Contemplating Coolness in the Church

Under the concept of pastors who may or may not try to be 'cool' in order to draw people to church, Mike McKinley, pastor of Guilford Baptist Church, wrote something interesting. He says,
Ben Arment, who organized WiBo and is a good friend, attended my church for a few Sundays. One comment of his stood out to me. He was struck by how different I was on Sunday mornings compared to the way I might be on Thursday afternoon over a cup of coffee. He wasn't accusing me of hypocrisy (or so he said), rather he was noting an intentional shift in tone and demeanor. Whereas I'll be sarcastic and (attempt to be) funny in personal chit-chat with a friend, I am much more reserved and measured in my preaching and leading of the church. In short, I'm much less cool.

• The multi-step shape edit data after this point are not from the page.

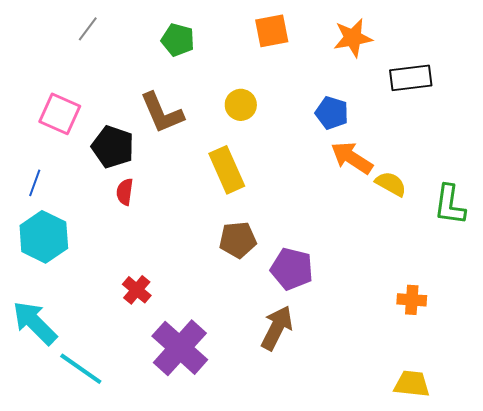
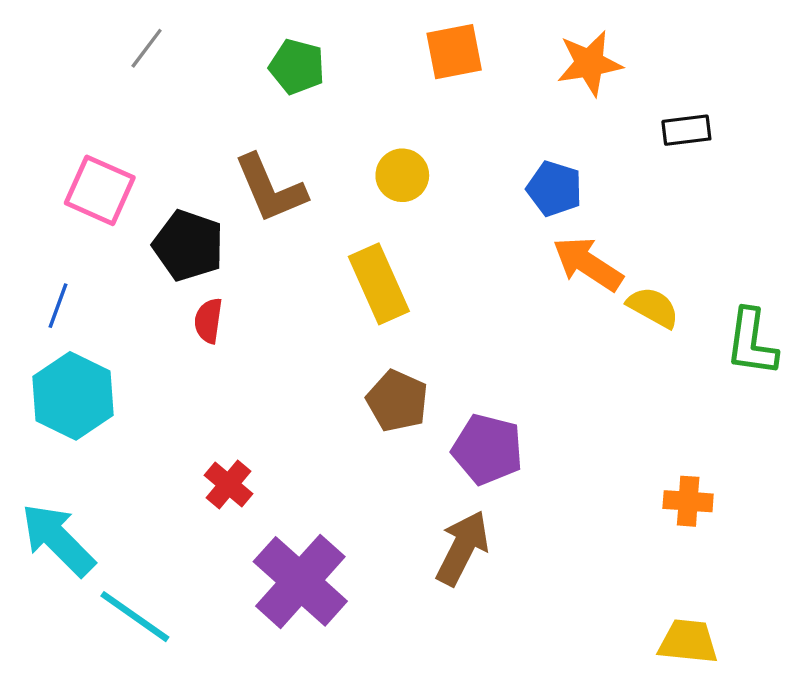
black rectangle: (411, 78) -> (686, 130), size x0.7
brown pentagon: (238, 240) -> (397, 401), turned 30

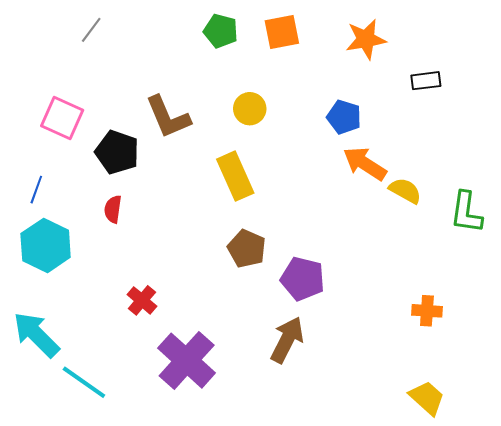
green pentagon: (297, 67) -> (221, 31), moved
red semicircle: (208, 321) -> (113, 209), moved
yellow trapezoid: (688, 642) -> (427, 398), turned 36

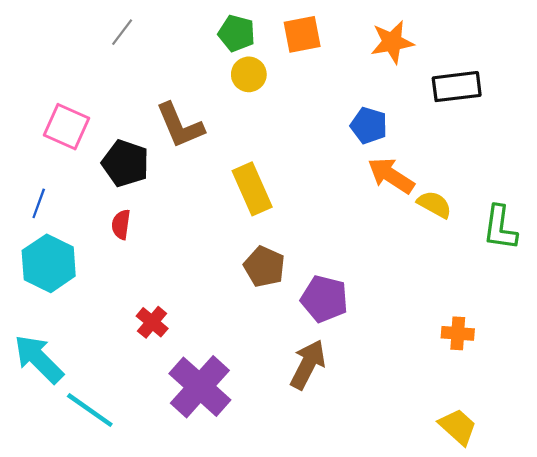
gray line: (91, 30) -> (122, 32), moved
black rectangle: (426, 81) -> (457, 87), size x1.5
yellow circle: (250, 109) -> (249, 74), moved

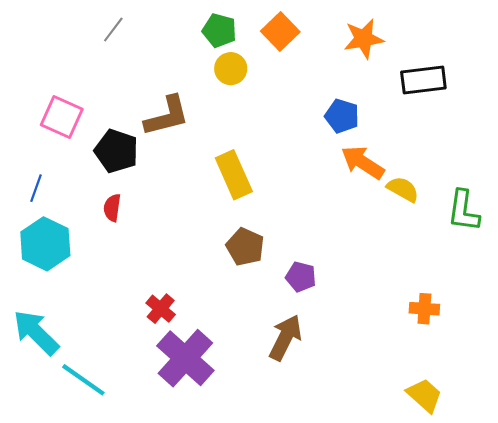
orange square: (302, 34) -> (280, 32), turned -33
brown L-shape: (180, 126) -> (167, 116), turned -81
purple pentagon: (324, 299) -> (301, 277), size x0.7
red cross: (152, 322) -> (161, 309), moved

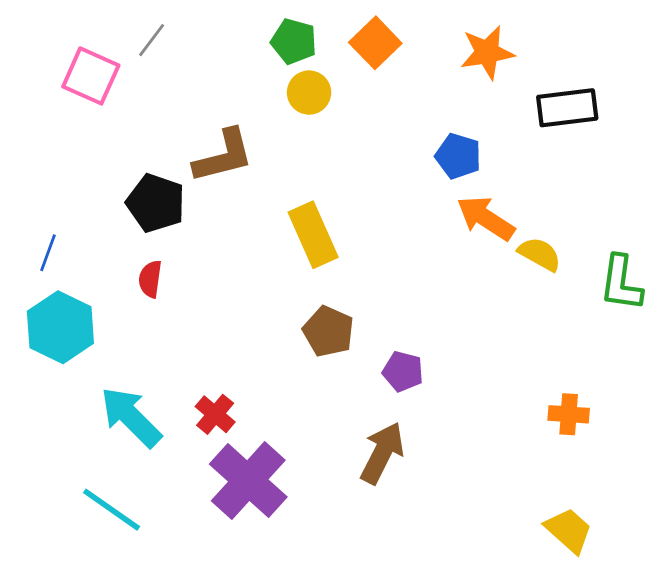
pink square: (62, 117) -> (91, 76), moved
cyan arrow: (36, 332) -> (131, 417), moved

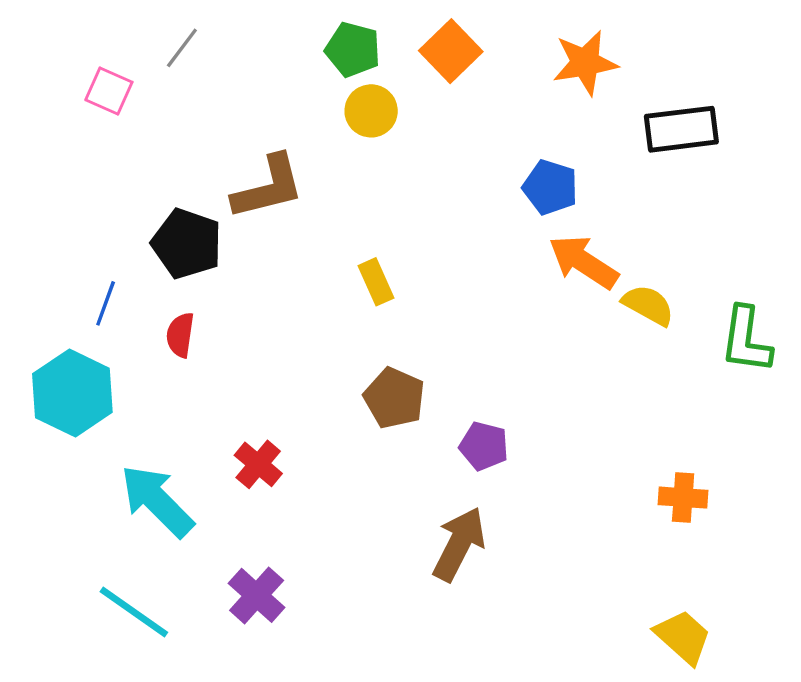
pink square: (91, 76) -> (109, 91), size x0.7
yellow rectangle: (313, 235) -> (376, 282), size x0.6
blue line: (48, 253) -> (106, 303), moved
red cross: (215, 414) -> (258, 464), moved
purple cross: (248, 481) -> (257, 595), moved, size x0.6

All of that is intentional. It's not too hard to draw a crowd, methadone clinics and brothels do it all the time. You could flash the tats and play some rock music and preach funny sermons and I promise you'll get a crowd if you do it well. But I think if I do that, I've obscured Christ and drawn people to myself and my personality. I'd much rather step back, tone down my largish personality, and try to draw attention to Jesus. The crowds looking for a show may not enjoy it as much, but in my experience desperate people who are looking for mercy rarely care about the kind of music you sing. They care about the Savior you hold out to them.
What do you think about this? Should there be a difference in the way we handle ourselves in and out of the pulpit? At what point is it crossing the line and distracting people from Jesus?

Read Mike's article Contemplating Cool for more insight into this. I think Mike highlights some excellent things to consider regarding the relationship between 'coolness' and the Gospel.